• What to produce
Go through the entries below and pick out every line with "name".

# # # #

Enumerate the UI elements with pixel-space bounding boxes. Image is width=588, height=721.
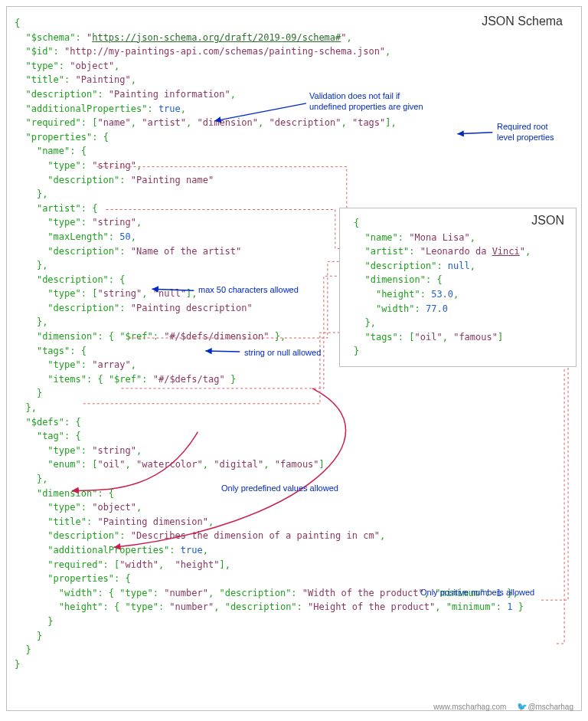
json-panel-label: JSON — [531, 214, 564, 228]
annotation-positive: Only positive numbers allowed — [420, 588, 534, 598]
page-frame: JSON Schema JSON Validation does not fai… — [6, 6, 582, 711]
footer-site: www.mscharhag.com — [433, 703, 506, 711]
annotation-string-null: string or null allowed — [244, 348, 321, 359]
annotation-required: Required rootlevel properties — [497, 122, 573, 143]
annotation-additional-props: Validation does not fail ifundefined pro… — [309, 91, 462, 113]
schema-panel-label: JSON Schema — [482, 15, 563, 28]
twitter-icon: 🐦 — [517, 702, 528, 711]
footer-handle: 🐦@mscharhag — [517, 702, 573, 712]
annotation-maxlength: max 50 characters allowed — [198, 285, 299, 296]
json-instance-block: { "name": "Mona Lisa", "artist": "Leonar… — [339, 208, 577, 367]
annotation-enum: Only predefined values allowed — [221, 483, 338, 494]
footer: www.mscharhag.com 🐦@mscharhag — [433, 702, 573, 712]
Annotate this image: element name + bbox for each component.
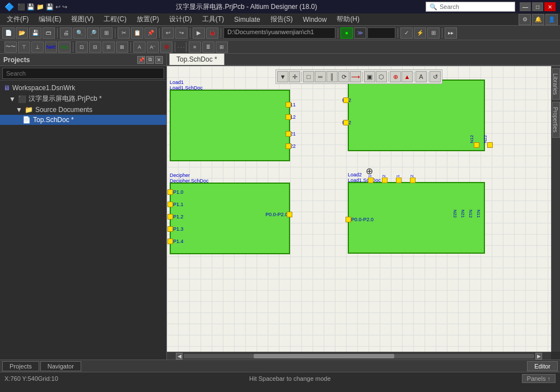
ctb-rotate[interactable]: ⟳ [338, 71, 349, 82]
tb2-r3[interactable]: ⊞ [216, 41, 228, 53]
load2-container: Load2 Load1.SchDoc N11 N12 N21 N22 N11 [348, 182, 485, 254]
tb-net-inspect[interactable]: ● [340, 27, 353, 39]
ctb-hex[interactable]: ⬡ [376, 71, 387, 82]
tb2-comp2[interactable]: ⊟ [89, 41, 101, 53]
search-input[interactable] [2, 68, 164, 79]
scroll-left-btn[interactable]: ◀ [176, 353, 183, 360]
panel-float-button[interactable]: ⧉ [146, 56, 154, 64]
menu-reports[interactable]: 报告(S) [266, 13, 297, 25]
menu-window[interactable]: Window [298, 15, 332, 25]
path-display[interactable]: D:\Documents\yuanwenjian\ch1 [223, 27, 335, 39]
tree-item-project[interactable]: ▼ ⬛ 汉字显示屏电路.PrjPcb * [0, 93, 166, 105]
minimize-button[interactable]: — [520, 2, 531, 11]
tb-copy[interactable]: 📋 [131, 27, 143, 39]
scroll-thumb[interactable] [254, 354, 394, 358]
ctb-text[interactable]: A [416, 71, 427, 82]
tb-zoom-out[interactable]: 🔎 [87, 27, 99, 39]
tb2-comp3[interactable]: ⊞ [102, 41, 115, 53]
tree-item-workspace[interactable]: 🖥 Workspace1.DsnWrk [0, 83, 166, 93]
menu-tools[interactable]: 工具(T) [198, 13, 228, 25]
tb-check[interactable]: ✓ [400, 27, 413, 39]
tb-open[interactable]: 📂 [16, 27, 28, 39]
ctb-undo[interactable]: ↺ [430, 71, 441, 82]
menubar: 文件(F) 编辑(E) 视图(V) 工程(C) 放置(P) 设计(D) 工具(T… [0, 13, 560, 26]
tb2-vcc[interactable]: ⊤ [18, 41, 30, 53]
display-block[interactable]: P12 P22 N12 N22 [348, 80, 485, 151]
load1-block[interactable]: P11 P12 P21 P22 [170, 90, 290, 161]
menu-place[interactable]: 放置(P) [132, 13, 164, 25]
settings-button[interactable]: ⚙ [519, 14, 531, 25]
tb2-cancel[interactable]: ⊗ [160, 41, 172, 53]
menu-file[interactable]: 文件(F) [2, 13, 33, 25]
tb2-comp4[interactable]: ⊠ [116, 41, 128, 53]
tb-more[interactable]: ▸▸ [445, 27, 457, 39]
tb2-vec[interactable]: Vec [58, 41, 71, 53]
menu-view[interactable]: 视图(V) [67, 13, 98, 25]
menu-edit[interactable]: 编辑(E) [34, 13, 66, 25]
ctb-comp[interactable]: ▣ [364, 71, 375, 82]
tb2-signal[interactable]: 〜〜 [4, 41, 17, 53]
ctb-filter[interactable]: ▼ [277, 71, 288, 82]
horizontal-scrollbar[interactable]: ◀ ▶ [167, 352, 551, 360]
tab-editor[interactable]: Editor [527, 361, 558, 371]
tb-run[interactable]: ▶ [193, 27, 205, 39]
tb-zoom-level[interactable] [367, 27, 395, 39]
tb-grid[interactable]: ⊞ [427, 27, 440, 39]
load2-block[interactable]: N11 N12 N21 N22 N11 N12 N21 N22 [348, 182, 485, 254]
menu-project[interactable]: 工程(C) [99, 13, 131, 25]
tb2-a1[interactable]: A [133, 41, 146, 53]
tb-debug[interactable]: 🐞 [206, 27, 218, 39]
tb-undo[interactable]: ↩ [162, 27, 174, 39]
tb-nav[interactable]: ≫ [354, 27, 366, 39]
tb-saveall[interactable]: 🗃 [43, 27, 55, 39]
close-button[interactable]: ✕ [544, 2, 556, 11]
properties-tab[interactable]: Properties [552, 102, 560, 138]
tb2-comp1[interactable]: ⊡ [76, 41, 88, 53]
ctb-add[interactable]: ✛ [289, 71, 300, 82]
tree-item-top-schdoc[interactable]: 📄 Top.SchDoc * [0, 115, 166, 125]
tb-zoom-fit[interactable]: ⊞ [100, 27, 113, 39]
tb2-net[interactable]: Net! [45, 41, 57, 53]
ctb-bus[interactable]: ║ [326, 71, 338, 82]
tb-new[interactable]: 📄 [2, 27, 15, 39]
tab-navigator[interactable]: Navigator [40, 361, 81, 371]
tb-zoom-in[interactable]: 🔍 [73, 27, 86, 39]
tb2-a2[interactable]: A⁻ [147, 41, 159, 53]
load2-pin-n11 [368, 178, 374, 183]
tb2-r1[interactable]: ≡ [189, 41, 201, 53]
decipher-block[interactable]: P1.0 P1.1 P1.2 P1.3 P1.4 P0.0-P2.0 [170, 183, 290, 254]
toolbar-secondary: 〜〜 ⊤ ⊥ Net! Vec ⊡ ⊟ ⊞ ⊠ A A⁻ ⊗ · · · ≡ ≣… [0, 40, 560, 54]
tb-save[interactable]: 💾 [29, 27, 41, 39]
maximize-button[interactable]: □ [532, 2, 543, 11]
tb-print[interactable]: 🖨 [60, 27, 72, 39]
tb2-gnd[interactable]: ⊥ [31, 41, 44, 53]
workspace-label: Workspace1.DsnWrk [12, 84, 75, 92]
tb2-r2[interactable]: ≣ [202, 41, 214, 53]
tb-cut[interactable]: ✂ [118, 27, 130, 39]
menu-help[interactable]: 帮助(H) [332, 13, 364, 25]
scroll-right-btn[interactable]: ▶ [535, 353, 542, 360]
tb-compile[interactable]: ⚡ [414, 27, 426, 39]
ctb-arrow[interactable]: ⟶ [350, 71, 361, 82]
grid-display: Grid:10 [38, 375, 58, 382]
dec-pin-p11-label: P1.1 [173, 202, 184, 207]
search-box[interactable]: 🔍 Search [426, 2, 515, 12]
libraries-tab[interactable]: Libraries [552, 68, 560, 100]
panels-button[interactable]: Panels ↑ [522, 374, 556, 383]
ctb-power[interactable]: ⊕ [390, 71, 401, 82]
notifications-button[interactable]: 🔔 [532, 14, 544, 25]
panel-pin-button[interactable]: 📌 [137, 56, 145, 64]
ctb-select[interactable]: □ [303, 71, 314, 82]
ctb-wire[interactable]: ═ [315, 71, 326, 82]
ctb-wave[interactable]: ▲ [402, 71, 413, 82]
user-button[interactable]: 👤 [545, 14, 558, 25]
tb-paste[interactable]: 📌 [144, 27, 157, 39]
panel-close-button[interactable]: ✕ [155, 56, 163, 64]
schematic-canvas[interactable]: ▼ ✛ □ ═ ║ ⟳ ⟶ ▣ ⬡ ⊕ ▲ A ↺ [167, 66, 551, 352]
tab-top-schdoc[interactable]: Top.SchDoc * [169, 53, 225, 65]
tb-redo[interactable]: ↪ [175, 27, 188, 39]
menu-simulate[interactable]: Simulate [230, 15, 265, 25]
menu-design[interactable]: 设计(D) [165, 13, 197, 25]
tree-item-source-folder[interactable]: ▼ 📁 Source Documents [0, 105, 166, 115]
tab-projects[interactable]: Projects [2, 361, 39, 371]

# # # #

• Exercise result
json-instance-block: { "name": "Mona Lisa", "artist": "Leonar… — [339, 208, 577, 367]
Annotate this image: element name + bbox for each component.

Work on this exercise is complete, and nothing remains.